Thousands of flag-waving Eswatini citizens filled the national stadium on Friday to celebrate a reign that has lasted four decades — but beyond the fanfare, deep tensions persist between the spectacle of royal privilege and the grinding poverty facing a significant portion of the kingdom’s population.

Marching bands blew horns, women ululated and men cheered to mark King Mswati III’s 40 years on the throne, while a choir dressed in yellow, blue and red to form the image of the national flag sang the king’s praises and held up a sign wishing him a happy 58th birthday.

Riding through the crowd in an open-top car, dressed in a British military-style scarlet tunic, Mswati struck a unifying tone in his address to the nation. “We have been through thick and thin as a nation,” he told the crowd. “It is important we remain united.”

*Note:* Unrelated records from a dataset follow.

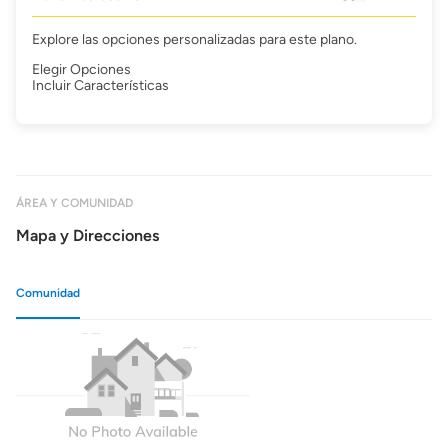
Explore las opciones personalizadas para este plano.
Elegir Opciones
Incluir Características
ÁREA Y COMUNIDAD
Mapa y Direcciones
Comunidad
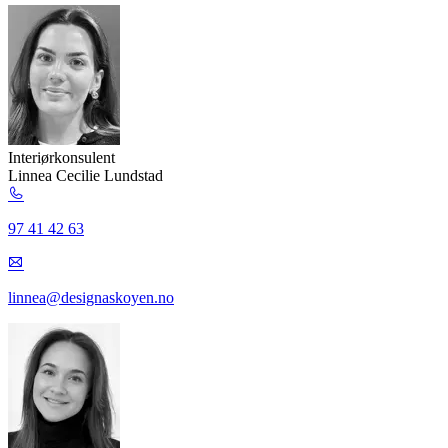
Interiørkonsulent
Linnea Cecilie Lundstad
97 41 42 63
linnea@designaskoyen.no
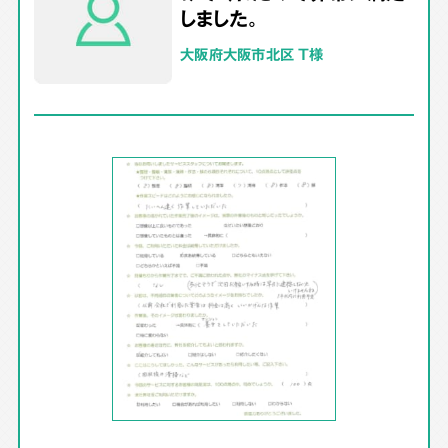
しました。
大阪府大阪市北区 T様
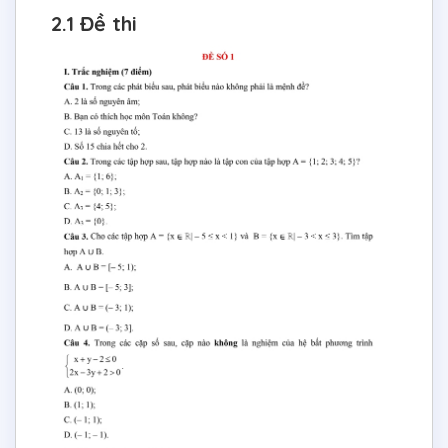
2.1 Đề thi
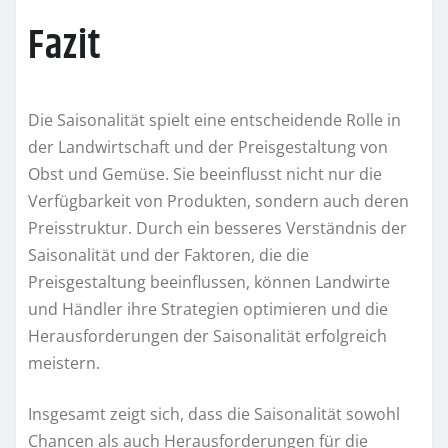
Fazit
Die Saisonalität spielt eine entscheidende Rolle in
der Landwirtschaft und der Preisgestaltung von
Obst und Gemüse. Sie beeinflusst nicht nur die
Verfügbarkeit von Produkten, sondern auch deren
Preisstruktur. Durch ein besseres Verständnis der
Saisonalität und der Faktoren, die die
Preisgestaltung beeinflussen, können Landwirte
und Händler ihre Strategien optimieren und die
Herausforderungen der Saisonalität erfolgreich
meistern.
Insgesamt zeigt sich, dass die Saisonalität sowohl
Chancen als auch Herausforderungen für die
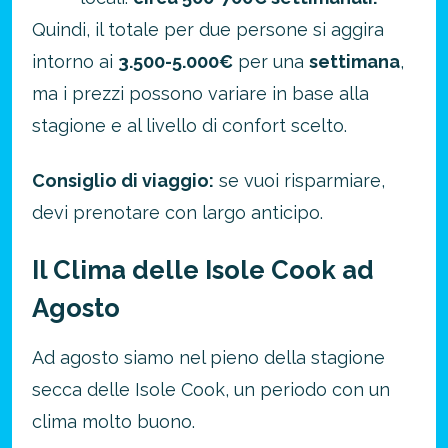
Quindi, il totale per due persone si aggira
intorno ai
3.500-5.000€
per una
settimana
,
ma i prezzi possono variare in base alla
stagione e al livello di confort scelto.
Consiglio di viaggio:
se vuoi risparmiare,
devi prenotare con largo anticipo.
Il Clima delle Isole Cook ad
Agosto
Ad agosto siamo nel pieno della stagione
secca delle Isole Cook, un periodo con un
clima molto buono.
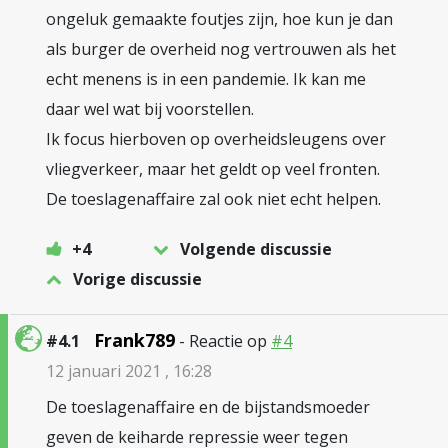
ongeluk gemaakte foutjes zijn, hoe kun je dan
als burger de overheid nog vertrouwen als het
echt menens is in een pandemie. Ik kan me
daar wel wat bij voorstellen.
Ik focus hierboven op overheidsleugens over
vliegverkeer, maar het geldt op veel fronten.
De toeslagenaffaire zal ook niet echt helpen.
+4
Volgende discussie
Vorige discussie
Frank789
#4.1
- Reactie op
#4
12 januari 2021 , 16:28
De toeslagenaffaire en de bijstandsmoeder
geven de keiharde repressie weer tegen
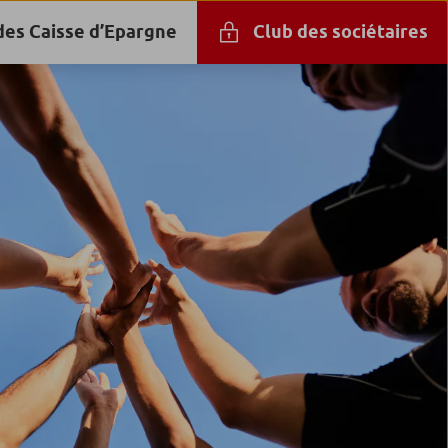
des Caisse d’Epargne
Club des sociétaires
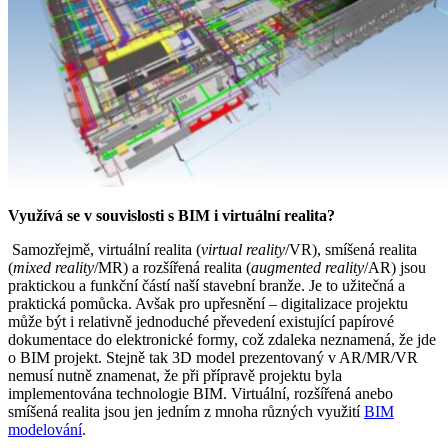
Využívá se v souvislosti s BIM i virtuální realita?
Samozřejmě, virtuální realita (
virtual reality
/VR), smíšená realita
(
mixed reality
/MR) a rozšířená realita (
augmented reality
/AR) jsou
praktickou a funkční částí naší stavební branže. Je to užitečná a
praktická pomůcka. Avšak pro upřesnění – digitalizace projektu
může být i relativně jednoduché převedení existující papírové
dokumentace do elektronické formy, což zdaleka neznamená, že jde
o BIM projekt. Stejně tak 3D model prezentovaný v AR/MR/VR
nemusí nutně znamenat, že při přípravě projektu byla
implementována technologie BIM. Virtuální, rozšířená anebo
smíšená realita jsou jen jedním z mnoha různých využití
BIM
modelování
.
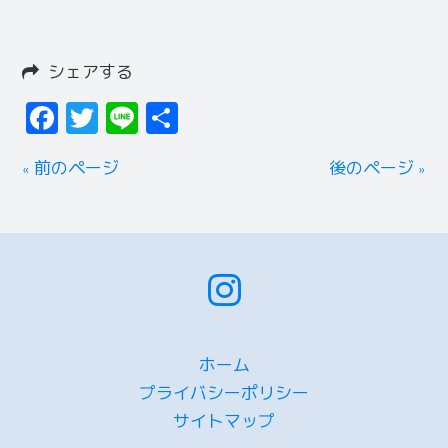
シェアする
Facebook
Twitter
Line
共
有
« 前のページ
後のページ »
ホーム
プライバシーポリシー
サイトマップ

For many in attendance, the celebration was a moment of genuine gratitude. Shabusiswa Sibambo, 19, pointed to tangible improvements in daily life — free schooling introduced in 2022 and mobile clinics rolled out the following year — as evidence of the king’s development agenda. “We are proud of our culture,” she told Reuters. Nearby, her aunt Busiwe Maziya, 70, a subsistence maize farmer who remembered Mswati’s ascent to the throne in 1986, said her life had improved considerably, citing government support with agricultural tools and fertiliser. “Even the rainfall has been better,” Maziya said.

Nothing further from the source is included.